The offer came in condolence letters sent Monday by U.S. Ambassador David C. Mulford to the chief ministers of Assam and Nagaland states, which have been rocked by rebel attacks that killed more than 80 people and injured more than 200.

A similar overture was made to Shivraj Patil, head of the federal Home Affairs Ministry, which is responsible for security matters.

The Communist Party of India reacted strongly to the offer, calling it "interference."

"Involving the FBI should be outrightly rejected. It is totally unacceptable," said the party's national secretary, D. Raja, who also criticized the ambassador for writing directly to the two state ministers.

Sitaram Yechury, leader of the separate Communist Party of India (Marxist), also called the offer unacceptable.

India's Congress Party-led government relies on the support of the Communist parties to maintain a parliamentary majority.

The ambassador's letter condemned the attacks, which included a series of bombings and shootings Saturday at marketplaces and a train platform that left at least 46 dead.

"We are prepared, if requested, to facilitate the appropriate assistance of the FBI to aid in the criminal investigation by Indian authorities so that the perpetrators can be identified and brought to justice," the letter said.

"In this context, the United States has considerable expertise in investigative techniques including, for example, such areas as forensic analysis of explosive residues. Should you find it helpful, the FBI would be pleased to provide technical support for your investigation. I have also made this offer to Home Minister Shivraj Patil."

Assam state was quick to respond.

"I would not mind taking U.S. help," Chief Minister Tarun Gogoi said Tuesday in the state capital, Guwahati. He added, however, that he would have to seek New Delhi's clearance to accept the offer.
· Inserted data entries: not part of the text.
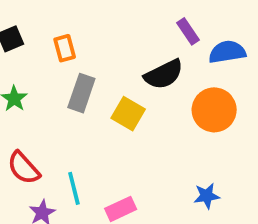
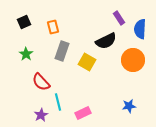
blue semicircle: (227, 52) -> (140, 29), turned -78
red semicircle: (24, 168) -> (41, 82), moved

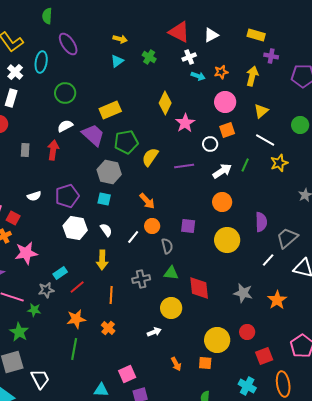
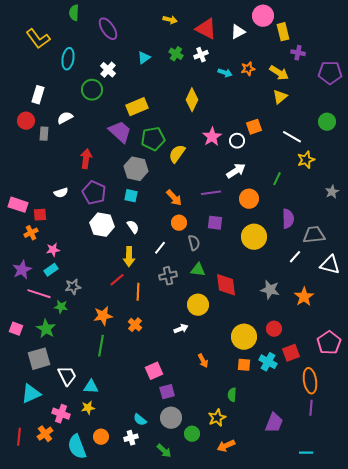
yellow rectangle: (256, 35) -> (283, 32), turned 60
yellow arrow: (120, 39) -> (170, 20), moved
purple ellipse: (68, 44) -> (108, 29), moved
white cross: (189, 57) -> (201, 55), moved
white cross: (15, 72) -> (108, 70), moved
yellow arrow: (252, 76) -> (279, 73), turned 108
pink circle: (225, 102) -> (263, 16), moved
yellow triangle: (261, 111) -> (280, 97), moved
pink star: (185, 123) -> (212, 137), moved
white semicircle: (65, 126) -> (65, 118), moved
gray rectangle: (25, 150) -> (44, 134), moved
red arrow: (53, 150) -> (86, 159), moved
green line: (245, 165) -> (277, 179), moved
purple line: (184, 166) -> (211, 193), moved
white arrow: (222, 171) -> (236, 171), moved
purple pentagon: (67, 196) -> (94, 193), turned -30
red square: (13, 218) -> (40, 215), turned -32
white line: (133, 237) -> (160, 248), moved
gray trapezoid: (287, 238) -> (314, 235), turned 35
pink star: (26, 253) -> (53, 250), size x0.6
cyan rectangle: (60, 273) -> (51, 270), moved
red line: (77, 287) -> (117, 280), moved
orange square: (205, 363) -> (244, 365), moved
cyan cross: (247, 386) -> (268, 362), moved
cyan triangle: (101, 390) -> (91, 387), moved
Gogoi offered a cease-fire last week to militants from two of Assam's largest ethnic groups, which have been fighting for decades -- one for autonomy, the other for independence.

In Nagaland, the state government and two major rebel groups have a cease-fire in place and budding peace talks.

Some members of the security establishment voiced concern about the ambassador's letter.

"Such an offer should have been made only to the federal government," said a senior intelligence official who requested anonymity. "Besides, we too have excellent explosive experts."

Several security officials suggested that the FBI may want to get involved in the investigations to determine, among other things, whether the explosives involved in last weekend's attacks were similar to those set off Aug. 21 at a political rally in neighboring Bangladesh, which killed about 30 people.

"It is believed that the explosives used in several of the Assam attacks were of Arges 84 model," which is commonly used in grenades, said another Indian intelligence official who requested anonymity Thursday. "This explosive was used by the Taliban guerrillas against the U.S.-led forces in Afghanistan, besides during the attack on the Indian Parliament on Dec.13, 2001.

"Since the FBI is already investigating the Bangladeshi rally incident, it is quite natural that they discovered how some of these explosives also [ended up] with northeast Indian terrorists," the official added.

Indian intelligence officials have long maintained that Bangladesh tolerates the presence of Al Qaeda elements that help Islamic militants and ethnic rebels in northeast India.

"As many as 1,500-odd Indian rebels operate out of at least 80 facilities inside Bangladesh," the intelligence official said. "We feel that the FBI, on the whole, is interested to explore the linkages of northeast rebels with Islamic terror groups."